In [1]:
%pwd

'd:\\sign_language_conversion\\research'

In [2]:
import os
os.chdir("../")

In [3]:
%pwd

'd:\\sign_language_conversion'

In [4]:
from dataclasses import dataclass
from pathlib import Path

@dataclass(frozen=True)
class TrainingConfig:
    root_dir: Path
    trained_model_path: Path
    dataset_path: Path
    n_estimators: int

In [5]:
from sign_language_conversion.constants import *
from sign_language_conversion.utils.common import read_yaml, create_directories

In [6]:
class ConfigurationManager:
    def __init__(self,
                 config_filepath=CONFIG_FILE_PATH,
                 params_filepath=PARAMS_FILE_PATH):
        self.config = read_yaml(config_filepath)
        self.params = read_yaml(params_filepath)
        create_directories([self.config['artifacts_root']])

    def get_training_config(self) -> TrainingConfig:
        training = self.config['training']
        params = self.params
        dataset_path = os.path.join(self.config.data_pickle.pickle_dataset)
        create_directories([Path(training['root_dir'])])
        training_config = TrainingConfig(
            root_dir=Path(training['root_dir']),
            trained_model_path=Path(training['trained_model_path']) / "model.p",
            dataset_path=Path(dataset_path),
            n_estimators=params['n_estimators']
        )
        return training_config

In [7]:
import pickle
from sklearn.ensemble import RandomForestClassifier
from sklearn.model_selection import train_test_split
from sklearn.metrics import accuracy_score
import numpy as np
import tensorflow as tf

In [11]:
class Training:
    def __init__(self, config: TrainingConfig):
        self.config = config
        self.model = RandomForestClassifier(n_estimators=config.n_estimators)

    def train(self):
        data_path = Path(self.config.dataset_path)
        with open(data_path, 'rb') as f:
            data_dict = pickle.load(f)
            
        data = np.asarray(data_dict['data'])
        labels = np.asarray(data_dict['labels'])
        
        max_len = max(len(item) for item in data)
        data_padded = tf.keras.preprocessing.sequence.pad_sequences(data, maxlen=max_len, padding='post', dtype='float32')

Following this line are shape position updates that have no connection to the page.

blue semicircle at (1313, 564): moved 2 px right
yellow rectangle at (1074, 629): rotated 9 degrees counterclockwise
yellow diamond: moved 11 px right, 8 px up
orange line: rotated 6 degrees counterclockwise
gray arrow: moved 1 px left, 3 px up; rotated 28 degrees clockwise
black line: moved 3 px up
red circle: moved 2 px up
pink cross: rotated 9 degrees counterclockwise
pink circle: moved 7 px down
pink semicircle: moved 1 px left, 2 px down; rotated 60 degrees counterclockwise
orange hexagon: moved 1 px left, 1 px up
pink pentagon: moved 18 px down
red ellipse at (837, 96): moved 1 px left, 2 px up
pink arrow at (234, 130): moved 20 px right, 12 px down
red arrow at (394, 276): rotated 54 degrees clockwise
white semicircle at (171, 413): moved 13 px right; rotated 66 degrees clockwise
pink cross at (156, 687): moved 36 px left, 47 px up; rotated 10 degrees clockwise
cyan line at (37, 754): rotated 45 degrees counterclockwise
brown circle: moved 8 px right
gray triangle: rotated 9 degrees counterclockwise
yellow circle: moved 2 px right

        # Convert to numpy arrays
        data_padded = np.asarray(data_padded)
        labels = np.asarray(labels)
                    
        # Split the data into training and testing sets
        x_train, x_test, y_train, y_test = train_test_split(data_padded, labels, test_size=0.2, shuffle=True, stratify=labels)

        self.model.fit(x_train, y_train)

        y_predict = self.model.predict(x_test)
        score = accuracy_score(y_test, y_predict)

        print(f'{score * 100:.2f}% of samples were classified correctly!')

        model_save_path = Path(self.config.trained_model_path)
        with open(model_save_path, 'wb') as f:
            pickle.dump({'model': self.model}, f)

        self.save_model(
            path=self.config.trained_model_path,
            model=self.model
        )

    def save_model(self, path: Path, model: RandomForestClassifier):
        with open(path, 'wb') as f:
            pickle.dump(model, f)

In [12]:
try:
    config_manager = ConfigurationManager()
    training_config = config_manager.get_training_config()
    trainer = Training(config=training_config)
    trainer.train()
except Exception as e:
    raise e

[2024-06-03 15:21:45,316: INFO: common: yaml file: config\config.yaml loaded successfully]
[2024-06-03 15:21:45,316: INFO: common: yaml file: params.yaml loaded successfully]
[2024-06-03 15:21:45,316: INFO: common: created directory at: artifacts]
[2024-06-03 15:21:45,319: INFO: common: created directory at: artifacts\training]
100.00% of samples were classified correctly!